The adoption of AI in the financial industries of Ghana and Kazakhstan has both short- and long-term implications for economic growth, financial inclusion, and regulatory oversight. In Ghana, AI-powered tools are expected to further improve access to financial services for the unbanked and underserved people. The adoption of AI-driven innovation has positioned Kazakhstan as a regional hub for fintech innovation attracting investment and talent from across the region.
This paper contributes to the theoretical understanding of AI adoption in developing economies by integrating the most useful theories such as DOI theory, TOE framework and institutional theory. The comparative study of Ghana and Kazakhstan reveals the interplay between technological, organisational and environmental elements influencing AI adoption, and offers a nuanced perspective on the drivers of and obstacles to technological innovation in the financial sector.
The results provide useful insights for policymakers, financial institutions and other stakeholders. The study highlights the importance of creating conditions for adopting and integrating AI. This requires comprehensive regulatory frameworks for cybersecurity and data protection, promotion of digital skills and establishment of legal sandboxes to facilitate innovation growth.

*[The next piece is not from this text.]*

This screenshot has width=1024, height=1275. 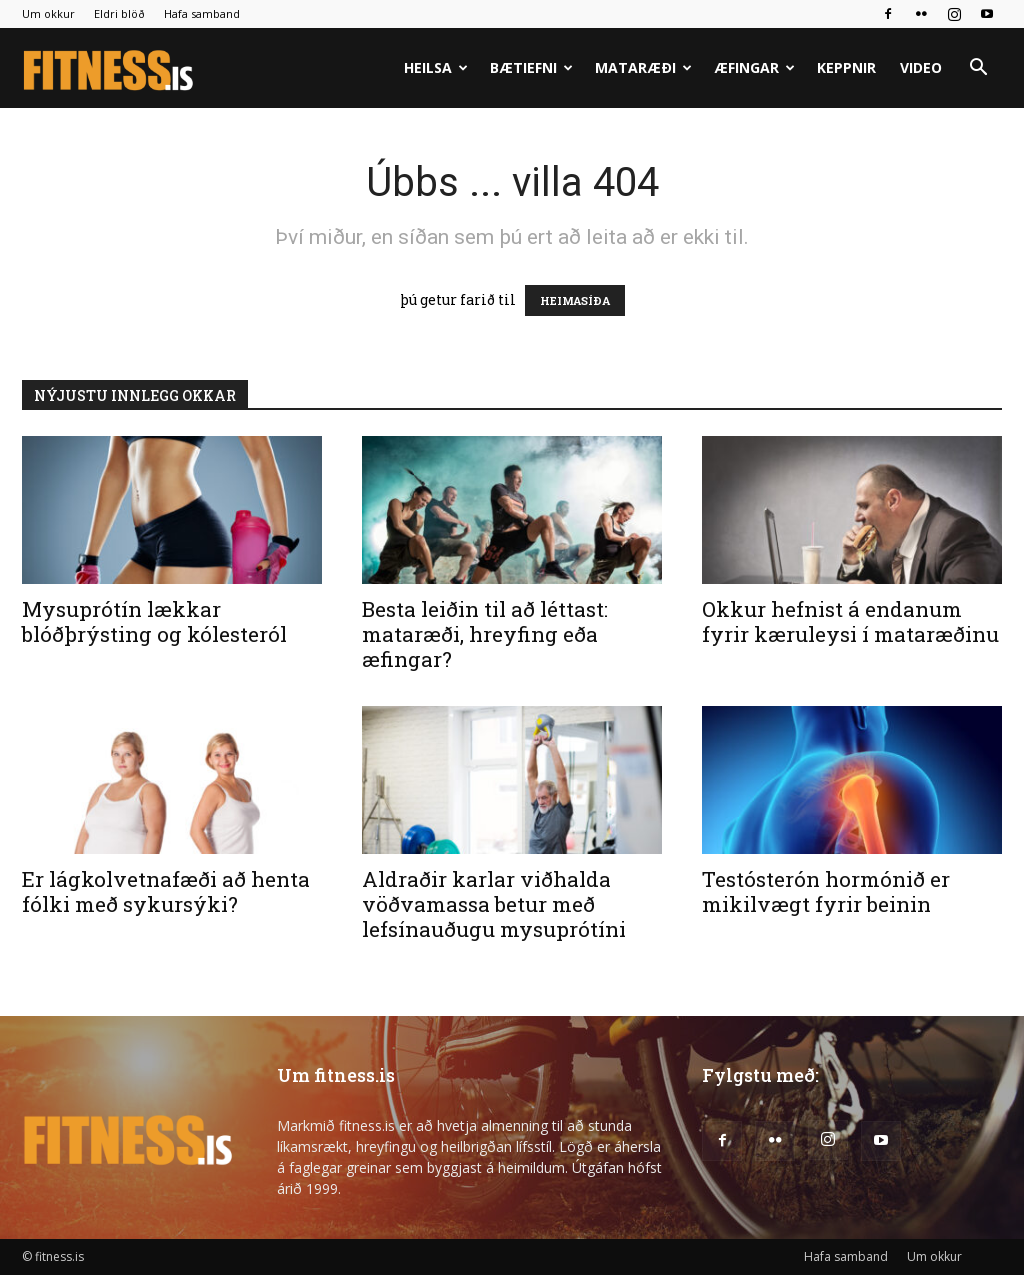 I want to click on [button], so click(x=978, y=69).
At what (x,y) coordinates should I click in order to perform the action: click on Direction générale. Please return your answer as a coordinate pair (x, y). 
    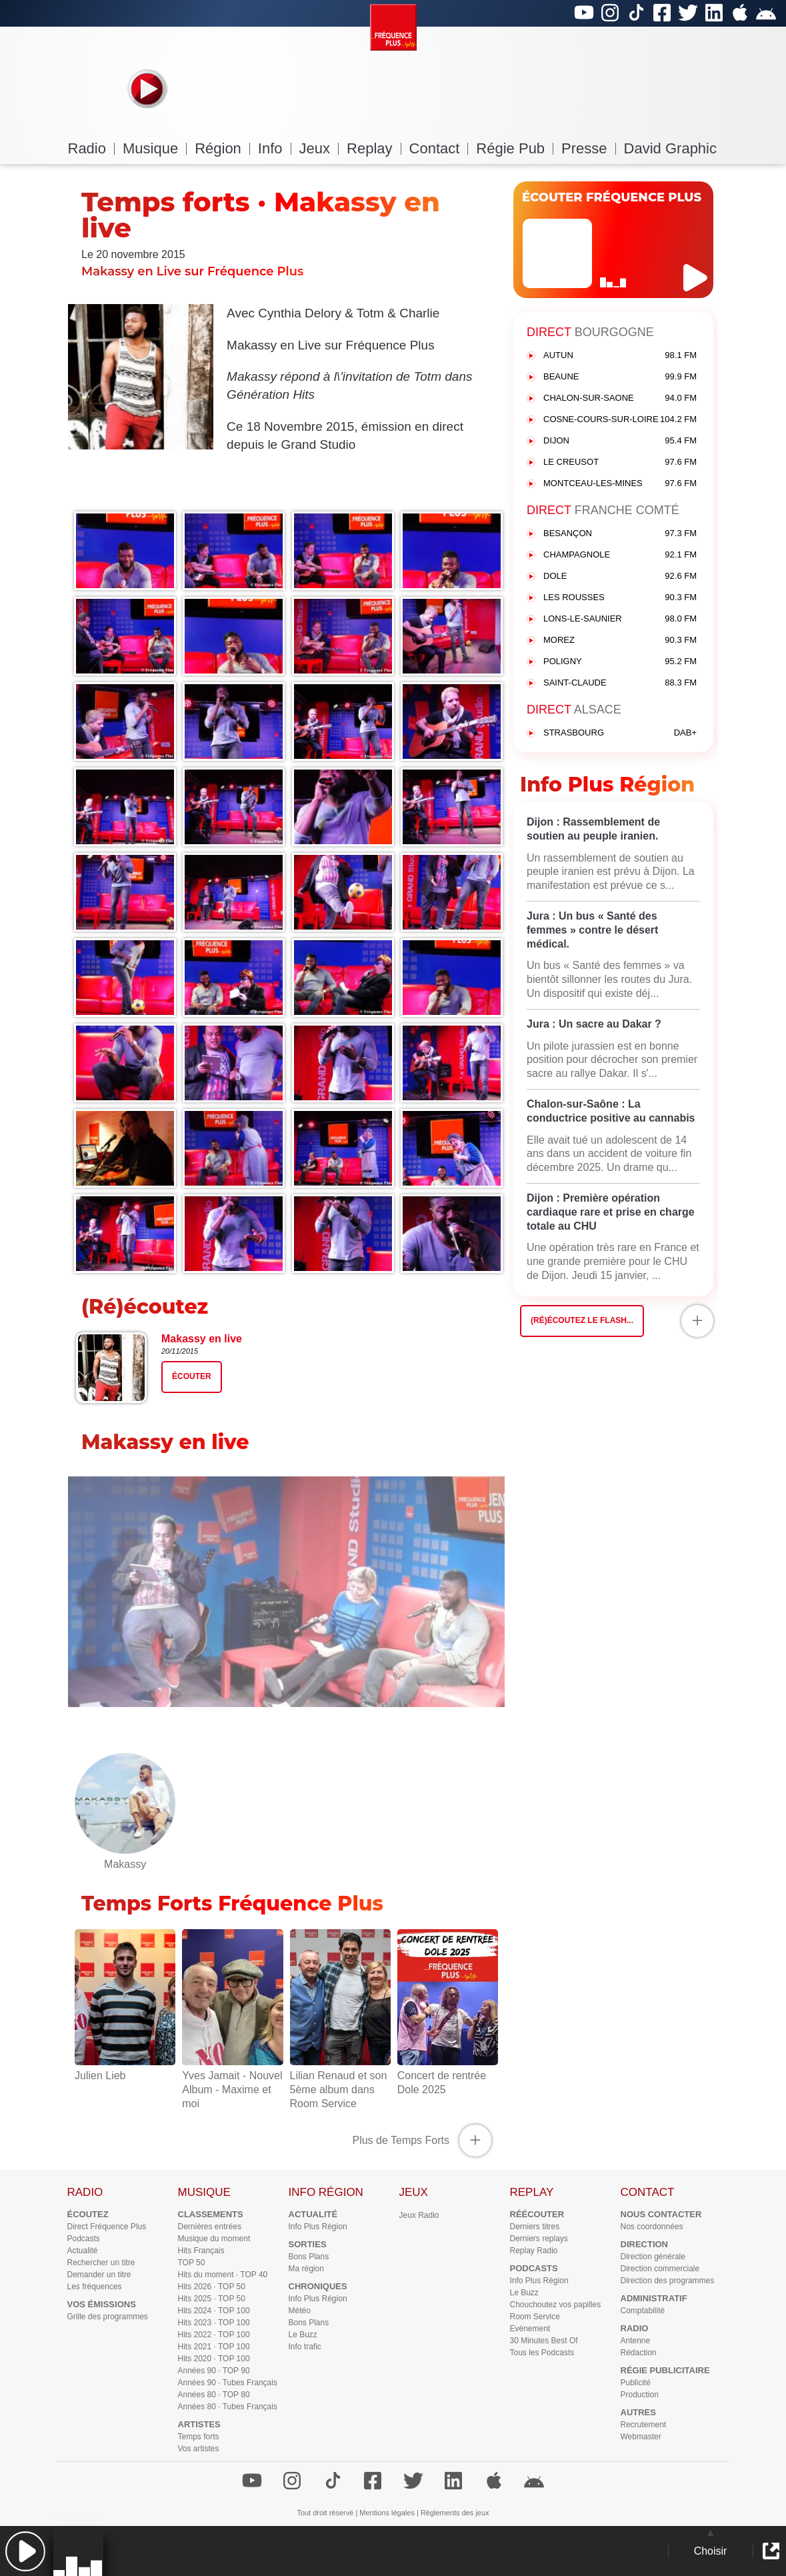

Financial institutions need to create technological infrastructure, upskill the labour force, and integrate AI-driven innovations that align with the national priorities and customer needs.
It is therefore recommended that Ghana concentrates on building foundational AI infrastructure and governance framework to boost trust; Kazakhstan should use its national AI strategy to introduce more effective AI applications in its financial sector; and both countries should try to balance innovation with governance in order to maximise AI benefits for financial inclusion and stability and to spur economic growth and performance.
The creation of an ecosystem for effective AI adoption requires collaboration of governments, financial organisations and technology providers. It is also important to work with societal attitudes and build trust in AI-driven financial services. Finally, the socioeconomic impact of adopting AI in terms of employment and financial inclusion should be monitored and addressed when necessary.
This research opens many directions for future studies. First, further research into socioeconomic impact of AI adoption, especially in terms of employment and income inequality, could offer better understanding of the trade-offs involved. Next, comparative analysis of other developing countries’ experience may help identify best practices and lessons to be learned. Finally, conducting longitudinal studies to track the evolution of adopting AI in Ghana and Kazakhstan could offer insights into the long-term outcomes and sustainability of such initiatives.